Dymicron’s ongoing clinical studies point to Orthopedic Diamond as perhaps the ideal material for joint replacement devices. It’s just as hard as natural diamond, and Orthopedic Diamond’s resistance to brittle fracture is actually greater than for single-crystal natural diamonds.


Orthopedic diamond also has an extraordinarily low coefficient of friction, and is just as resistant to wear as industrial PCD. After being wear-tested under high-stress conditions, Orthopedic Diamond exhibited more than 1,000 times greater wear resistance than cobalt-chrome, the alloy most commonly used in orthopedic applications.

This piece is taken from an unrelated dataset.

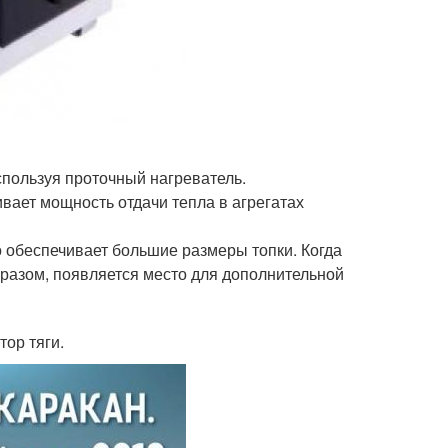
пользуя проточный нагреватель.
вает мощность отдачи тепла в агрегатах
 обеспечивает большие размеры топки. Когда
образом, появляется место для дополнительной
ор тяги.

Diamond is the ideal bearing material, and Dymicron has developed the only biocompatible man-made variety, Orthopedic Diamond™


  • Lowest coefficient of friction
  • Extreme wear resistance—virtually no wear debris
  • Unrivalled toughness
  • Excellent biocompatibility profile
  • Compatible with X-ray, CT, and MRI diagnostics
  • Enables the creation of devices designed to outlast the  patient’s lifetime

Unlike translucent natural diamond, the crystals in polycrystalline diamond are bridged together, giving it its opaque black appearance and unmatched strength.

This means that, practically speaking, wear debris and its associated complications could soon become a thing of the past.


Think about that: Given the inflammatory effect wear debris can have on a patient, particularly when such debris are localized around the spine, and the sometimes catastrophic consequences this wear has for patients, Orthopedic Diamond’s ability to make wear debris nearly non-existent stands to be a game-changing development.


Orthopedic Diamond can readily endure physiologic loading for 40+ years. And the material is fully compatible with X-ray and CT diagnostics, and MRI-compatible with little artifact, allowing clear images at the treatment level.


The definitive next-gen orthopedic implant material

Dymicron’s vision is to deliver joint replacement devices marked by exceptional performance and endurance—built to last more than a lifetime—to patients with injured or degenerative joints. Thanks to its extreme properties, Orthopedic Diamond is ushering in a new generation of uniquely patient-friendly designs that we believe would be impossible with any other material. It is a peerless material.